DESCRIPTION OF THE TASK:
In the data below, how many lines include the string "Adult"? Give only the number.

____________________

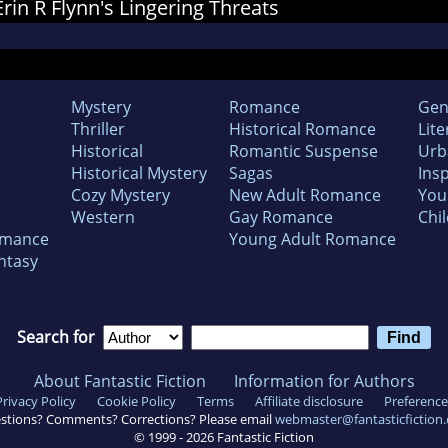
Erin R Flynn's Lingering Threats
Mystery
Romance
Gen
Thriller
Historical Romance
Lite
Historical
Romantic Suspense
Urb
Historical Mystery
Sagas
Insp
Cozy Mystery
New Adult Romance
You
Western
Gay Romance
Chil
omance
Young Adult Romance
ntasy
Search for
About Fantastic Fiction
Information for Authors
Privacy Policy
Cookie Policy
Terms
Affiliate disclosure
Preference
stions? Comments? Corrections? Please email
webmaster@fantasticfiction
© 1999 -
2026
Fantastic Fiction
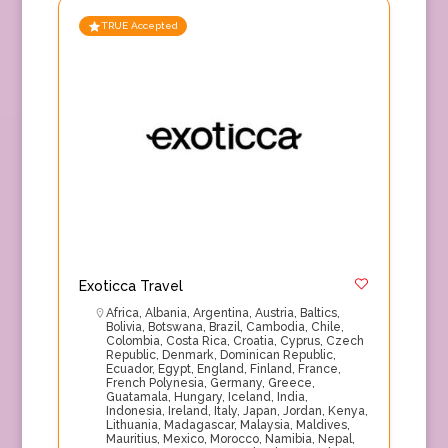
TRUE Accepted
Exoticca Travel
Africa
,
Albania
,
Argentina
,
Austria
,
Baltics
,
Bolivia
,
Botswana
,
Brazil
,
Cambodia
,
Chile
,
Colombia
,
Costa Rica
,
Croatia
,
Cyprus
,
Czech
Republic
,
Denmark
,
Dominican Republic
,
Ecuador
,
Egypt
,
England
,
Finland
,
France
,
French Polynesia
,
Germany
,
Greece
,
Guatamala
,
Hungary
,
Iceland
,
India
,
Indonesia
,
Ireland
,
Italy
,
Japan
,
Jordan
,
Kenya
,
Lithuania
,
Madagascar
,
Malaysia
,
Maldives
,
Mauritius
,
Mexico
,
Morocco
,
Namibia
,
Nepal
,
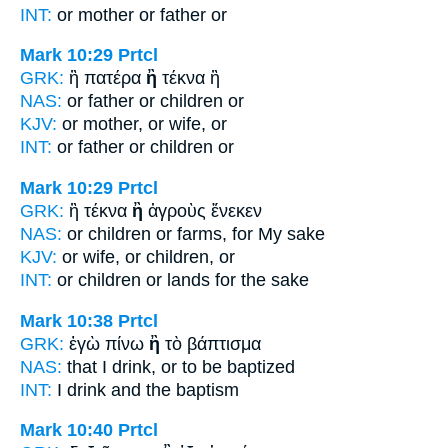
INT:
or mother
or
father or
Mark 10:29
Prtcl
GRK:
ἢ πατέρα
ἢ
τέκνα ἢ
NAS:
or father
or
children or
KJV:
or mother,
or
wife, or
INT:
or father
or
children or
Mark 10:29
Prtcl
GRK:
ἢ τέκνα
ἢ
ἀγροὺς ἕνεκεν
NAS:
or children
or
farms, for My sake
KJV:
or wife,
or
children, or
INT:
or children
or
lands for the sake
Mark 10:38
Prtcl
GRK:
ἐγὼ πίνω
ἢ
τὸ βάπτισμα
NAS:
that I drink,
or
to be baptized
INT:
I drink
and
the baptism
Mark 10:40
Prtcl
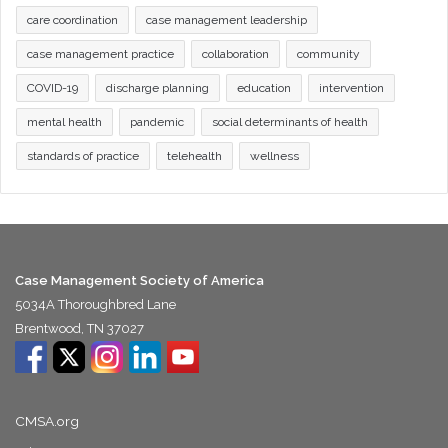
care coordination
case management leadership
case management practice
collaboration
community
COVID-19
discharge planning
education
intervention
mental health
pandemic
social determinants of health
standards of practice
telehealth
wellness
Case Management Society of America
5034A Thoroughbred Lane
Brentwood, TN 37027
CMSA.org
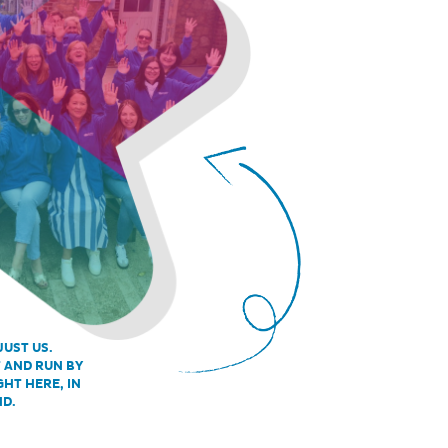
JUST US.
T AND RUN BY
GHT HERE, IN
ND.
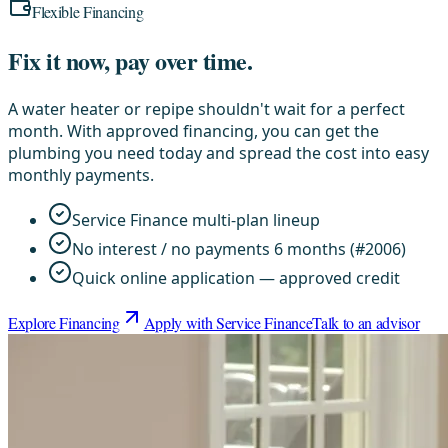
Flexible Financing
Fix it now, pay over time.
A water heater or repipe shouldn't wait for a perfect
month. With approved financing, you can get the
plumbing you need today and spread the cost into easy
monthly payments.
Service Finance multi-plan lineup
No interest / no payments 6 months (#2006)
Quick online application — approved credit
Explore Financing
Apply with Service Finance
Talk to an advisor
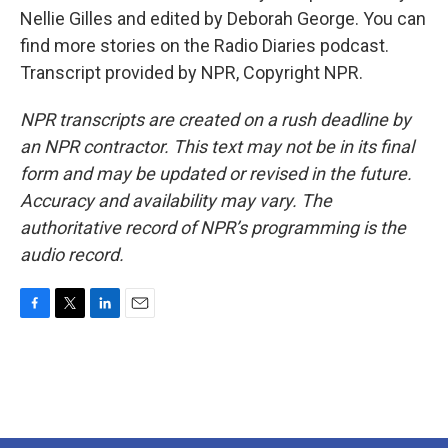
Nellie Gilles and edited by Deborah George. You can
find more stories on the Radio Diaries podcast.
Transcript provided by NPR, Copyright NPR.
NPR transcripts are created on a rush deadline by
an NPR contractor. This text may not be in its final
form and may be updated or revised in the future.
Accuracy and availability may vary. The
authoritative record of NPR’s programming is the
audio record.
F
T
L
E
a
w
i
m
c
i
n
a
e
t
k
i
b
t
e
l
o
e
d
o
r
I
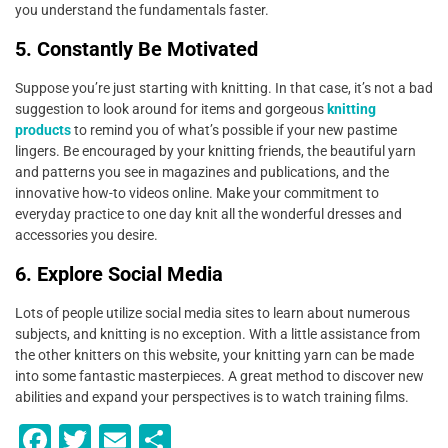
you understand the fundamentals faster.
5. Constantly Be Motivated
Suppose you’re just starting with knitting. In that case, it’s not a bad
suggestion to look around for items and gorgeous
knitting
products
to remind you of what’s possible if your new pastime
lingers. Be encouraged by your knitting friends, the beautiful yarn
and patterns you see in magazines and publications, and the
innovative how-to videos online. Make your commitment to
everyday practice to one day knit all the wonderful dresses and
accessories you desire.
6. Explore Social Media
Lots of people utilize social media sites to learn about numerous
subjects, and knitting is no exception. With a little assistance from
the other knitters on this website, your knitting yarn can be made
into some fantastic masterpieces. A great method to discover new
abilities and expand your perspectives is to watch training films.
F
T
E
S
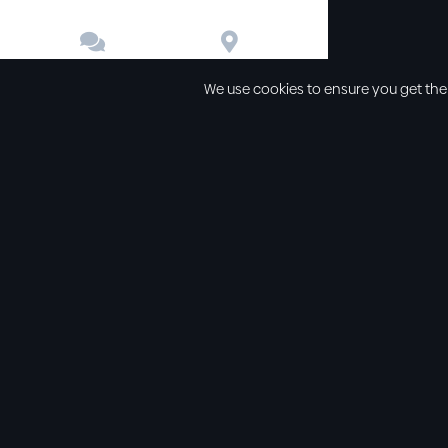


Contact
Directions
We use cookies to ensure you get the
Other links
Service Time
Our beliefs
Sunday schoo
Our values
Sunday morni
All sermons
Sunday even
Legal
Wednesday e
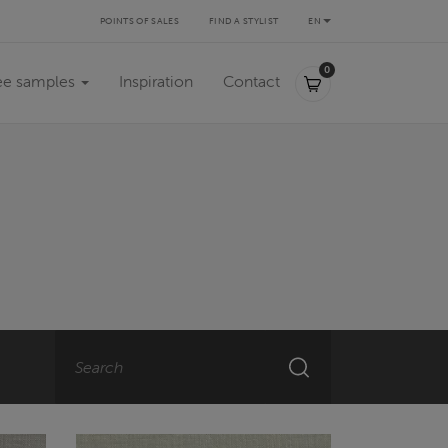
POINTS OF SALES
FIND A STYLIST
EN
0,00 €
0
ee samples
Inspiration
Contact
Search
SEARCH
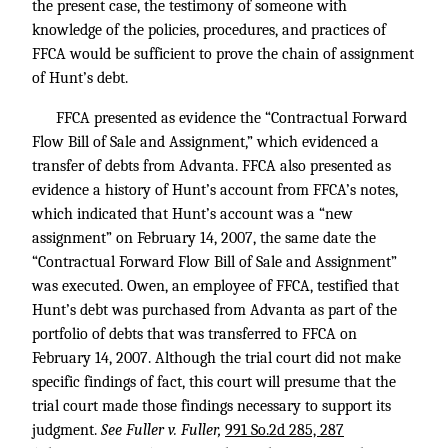
the present case, the testimony of someone with
knowledge of the policies, procedures, and practices of
FFCA would be sufficient to prove the chain of assignment
of Hunt’s debt.
FFCA presented as evidence the “Contractual Forward
Flow Bill of Sale and Assignment,” which evidenced a
transfer of debts from Advanta. FFCA also presented as
evidence a history of Hunt’s account from FFCA’s notes,
which indicated that Hunt’s account was a “new
assignment” on February 14, 2007, the same date the
“Contractual Forward Flow Bill of Sale and Assignment”
was executed. Owen, an employee of FFCA, testified that
Hunt’s debt was purchased from Advanta as part of the
portfolio of debts that was transferred to FFCA on
February 14, 2007. Although the trial court did not make
specific findings of fact, this court will presume that the
trial court made those findings necessary to support its
judgment.
See Fuller v. Fuller,
991 So.2d 285, 287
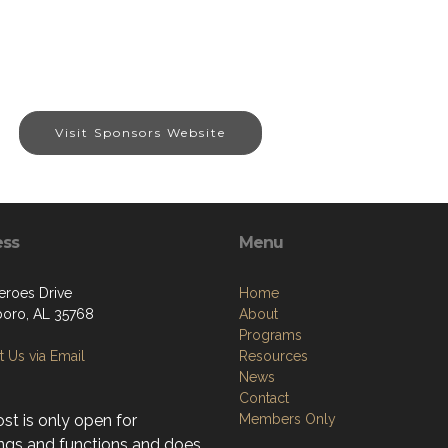
Visit Sponsors Website
ess
Menu
eroes Drive
Home
boro, AL 35768
About
Programs
 Us via Email
Resources
News
Contact
st is only open for
Members Only
ngs and functions and does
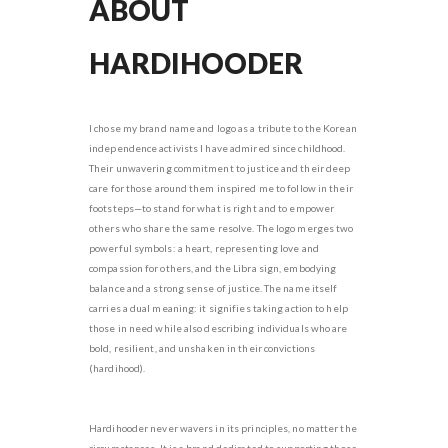
ABOUT
HARDIHOODER
I chose my brand name and logo as a tribute to the Korean
independence activists I have admired since childhood.
Their unwavering commitment to justice and their deep
care for those around them inspired me to follow in their
footsteps—to stand for what is right and to empower
others who share the same resolve. The logo merges two
powerful symbols: a heart, representing love and
compassion for others, and the Libra sign, embodying
balance and a strong sense of justice. The name itself
carries a dual meaning: it signifies taking action to help
those in need while also describing individuals who are
bold, resilient, and unshaken in their convictions
(hardihood).
Hardihooder never wavers in its principles, no matter the
circumstances. It is a brand dedicated to supporting those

____________________

REPLY TO THE TASK:
2